__What you are asked to do__:
Which lines in the records below contain the word "Homestay"? Copy each one out.

__Data listing__:
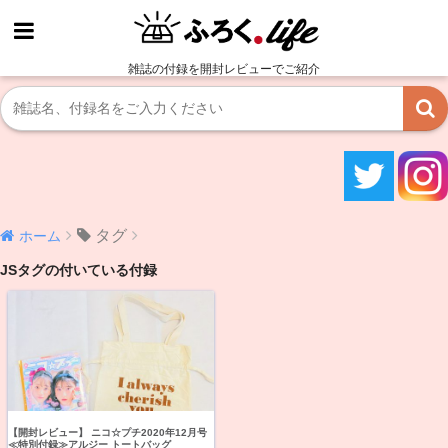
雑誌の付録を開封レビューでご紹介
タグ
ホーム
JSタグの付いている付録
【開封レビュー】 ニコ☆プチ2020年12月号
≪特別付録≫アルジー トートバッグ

---

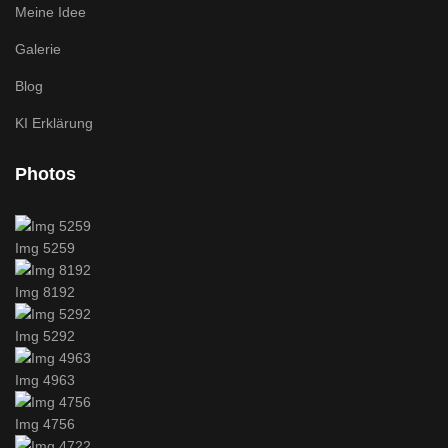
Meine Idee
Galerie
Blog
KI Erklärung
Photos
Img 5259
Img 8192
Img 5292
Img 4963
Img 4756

...

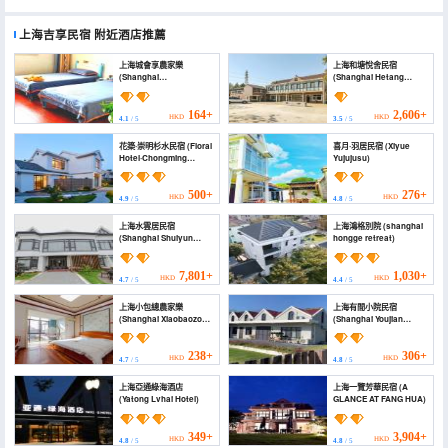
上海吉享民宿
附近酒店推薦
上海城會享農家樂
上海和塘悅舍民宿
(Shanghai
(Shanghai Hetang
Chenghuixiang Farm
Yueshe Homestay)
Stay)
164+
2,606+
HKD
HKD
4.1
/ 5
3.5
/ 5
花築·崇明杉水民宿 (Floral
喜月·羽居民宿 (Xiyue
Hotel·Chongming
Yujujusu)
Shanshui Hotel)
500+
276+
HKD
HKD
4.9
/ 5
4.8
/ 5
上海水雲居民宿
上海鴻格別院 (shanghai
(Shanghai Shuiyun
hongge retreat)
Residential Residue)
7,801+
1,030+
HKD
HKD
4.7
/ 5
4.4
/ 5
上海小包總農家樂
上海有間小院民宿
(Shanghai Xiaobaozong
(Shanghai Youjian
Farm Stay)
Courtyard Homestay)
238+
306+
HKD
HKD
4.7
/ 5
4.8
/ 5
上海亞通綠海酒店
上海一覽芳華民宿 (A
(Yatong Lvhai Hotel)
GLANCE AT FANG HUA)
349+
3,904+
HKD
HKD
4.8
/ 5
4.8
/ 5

__Response to the task__:
Yueshe Homestay)
Courtyard Homestay)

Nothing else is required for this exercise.